Aiming to be a better bird classification tool.

Check out our project video: https://youtu.be/jaE03PImdGM

Introduction

What is the problem

We want to classify bird species based on bird images. We tested many different configurations that can affect the test accuracy to generate better predictions.

Dataset

We use the dataset provided on Kaggle.

The training set contains 555 species of birds, each with around 70 images. In total, the training set contains 38562 images.

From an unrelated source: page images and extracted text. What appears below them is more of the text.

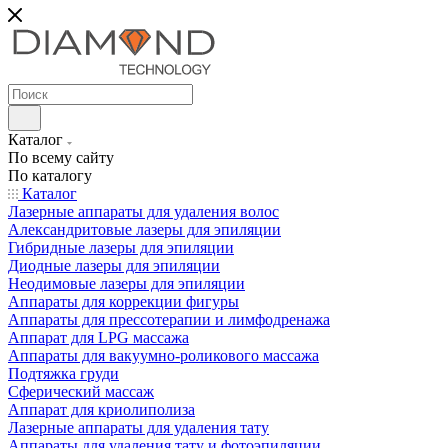
Каталог
По всему сайту
По каталогу
Каталог
Лазерные аппараты для удаления волос
Александритовые лазеры для эпиляции
Гибридные лазеры для эпиляции
Диодные лазеры для эпиляции
Неодимовые лазеры для эпиляции
Аппараты для коррекции фигуры
Аппараты для прессотерапии и лимфодренажа
Аппарат для LPG массажа
Аппараты для вакуумно-роликового массажа
Подтяжка груди
Сферический массаж
Аппарат для криолиполиза
Лазерные аппараты для удаления тату
Аппараты для удаления тату и фотоэпиляции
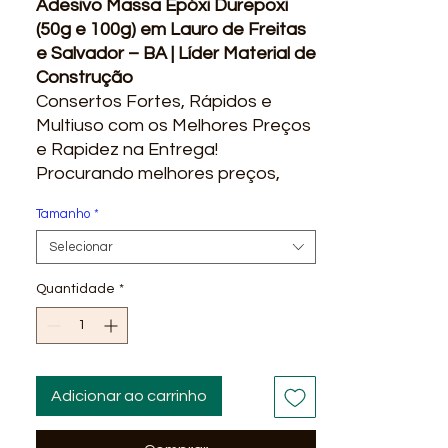
Adesivo Massa Epóxi Durepoxi
(50g e 100g) em Lauro de Freitas
e Salvador – BA | Líder Material de
Construção
Consertos Fortes, Rápidos e
Multiuso com os Melhores Preços
e Rapidez na Entrega!
Procurando melhores preços,
rapidez na entrega, ofertas e
Tamanho
*
promoções? Você encontra na
Líder Material de Construção! Se
Selecionar
você precisa fazer reparos
Quantidade
*
precisos, vedar vazamentos ou
colar peças soltas, o Adesivo
Epóxi Durepoxi (disponível em 50g
e 100g) é a solução definitiva.
Essa clássica e poderosa massa
Adicionar ao carrinho
epóxi bi-componente é a
queridinha dos profissionais e do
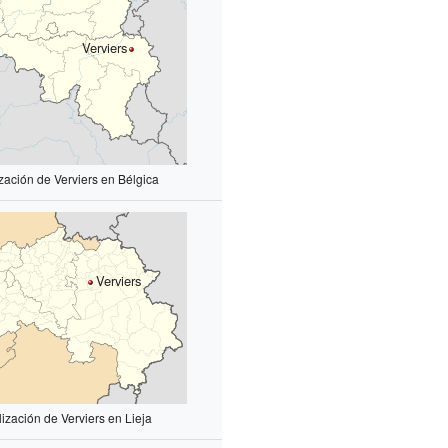
Verviers
zación de Verviers en Bélgica
Verviers
ización de Verviers en Lieja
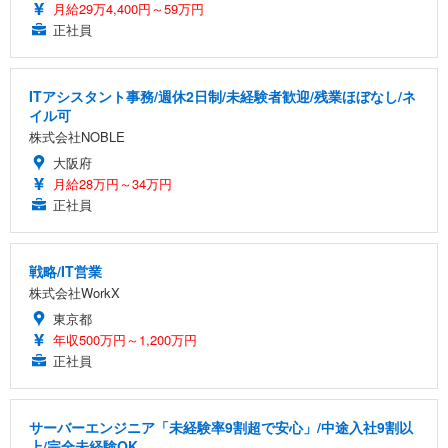
月給29万4,400円～59万円
正社員
ITアシスタント事務/週休2日制/未経験者歓迎/残業ほぼなし/ネ
イル可
株式会社NOBLE
大阪府
月給28万円～34万円
正社員
戦略/IT営業
株式会社WorkX
東京都
年収500万円～1,200万円
正社員
サーバーエンジニア「未経験率9割超で安心」/中途入社9割以
上/完全未経験OK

The test set contains 10000 entries. Our current test accuracy is based on 10% of it.

Team

Bowen Xu

Wenqing Lan

Approach

What techniques did we use?

We first started the training with the pretrained resnet18 model. We also used the SGD optimizer and Cross Entropy Loss. (We compared the popular optimizers such as Adam, AdamW, and SGD. This article shows that the SGD is still the optimizer that produces more generalizable models. Therefore we chose to use the SGD optimizer throughout the project.) We started our training with epochs = 5 and image resolution 128*128. We quickly realized that the number of epochs are too limited. We tried to increase the training epochs to see where the test accuracy stops to increase and where the loss stops to decrease. After some more experiments, we've decided that epochs = 20 is a good balance between good accuracy and training time.

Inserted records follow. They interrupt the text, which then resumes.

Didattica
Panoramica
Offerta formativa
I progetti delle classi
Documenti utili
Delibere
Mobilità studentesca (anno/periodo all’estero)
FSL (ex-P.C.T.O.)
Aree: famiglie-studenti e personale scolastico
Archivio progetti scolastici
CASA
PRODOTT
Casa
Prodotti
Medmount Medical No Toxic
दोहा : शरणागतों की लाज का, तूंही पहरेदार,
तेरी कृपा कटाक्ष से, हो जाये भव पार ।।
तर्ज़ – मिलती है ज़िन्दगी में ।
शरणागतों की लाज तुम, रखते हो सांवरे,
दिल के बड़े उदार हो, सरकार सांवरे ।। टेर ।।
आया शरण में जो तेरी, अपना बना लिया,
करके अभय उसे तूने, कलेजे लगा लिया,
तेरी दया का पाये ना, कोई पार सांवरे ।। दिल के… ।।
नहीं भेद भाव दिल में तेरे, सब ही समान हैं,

Later in the project, we experimented with other configurations to improve the test accuracy. The configurations include:

Different models, such as the ResNet18, ResNet50, ResNet101, InceptionV4, and EfficientNetV1-B5
Hyper-parameter settings such as the learning rate and the stepwise learning rate decay
Using ImageNet pre-trained weights or none
Input resolutions: From 128 x 128 to 600 x 600
10-fold cross validation: enabled or none
Dropout in the FC layer: none, or p = 0.2, p=0.5
Weight decay: none, or 0.0005
Adaptive learning rate: decreasing the learning rate at scheduled epochs (schedule={0: 0.09, 5: 0.01, 15: 0.001, 20: 0.0001, 30: 0.00001})
Stepwise learning rate decreasing ratio: slightly decrease the learning rate with this ratio at every epoch

What problems did we run into?

Finding the right network

The resnet18 is a fairly small network by today's standards. Our testing accuracy plateaued at around 60%. To further improve the test accuracy, we then looked for more advanced neural networks and increased the resolution of input images.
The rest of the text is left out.